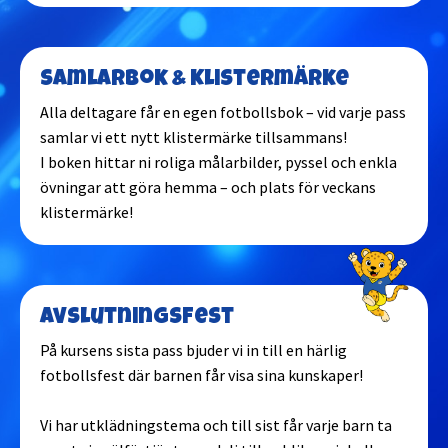
Luleå
Samlarbok & Klistermärke
Lund
Alla deltagare får en egen fotbollsbok – vid varje pass
samlar vi ett nytt klistermärke tillsammans!
I boken hittar ni roliga målarbilder, pyssel och enkla
Malmö
övningar att göra hemma – och plats för veckans
klistermärke!
Nacka
Norrköping
Avslutningsfest
Nyköping
På kursens sista pass bjuder vi in till en härlig
fotbollsfest där barnen får visa sina kunskaper!
Partille
Vi har utklädningstema och till sist får varje barn ta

◇ ◇ ◇

Task prompt
For the records above, give every line again exactly and skip the pictures.

Response box
Luleå
Samlarbok & Klistermärke
Lund
Alla deltagare får en egen fotbollsbok – vid varje pass
samlar vi ett nytt klistermärke tillsammans!
I boken hittar ni roliga målarbilder, pyssel och enkla
Malmö
övningar att göra hemma – och plats för veckans
klistermärke!
Nacka
Norrköping
Avslutningsfest
Nyköping
På kursens sista pass bjuder vi in till en härlig
fotbollsfest där barnen får visa sina kunskaper!
Partille
Vi har utklädningstema och till sist får varje barn ta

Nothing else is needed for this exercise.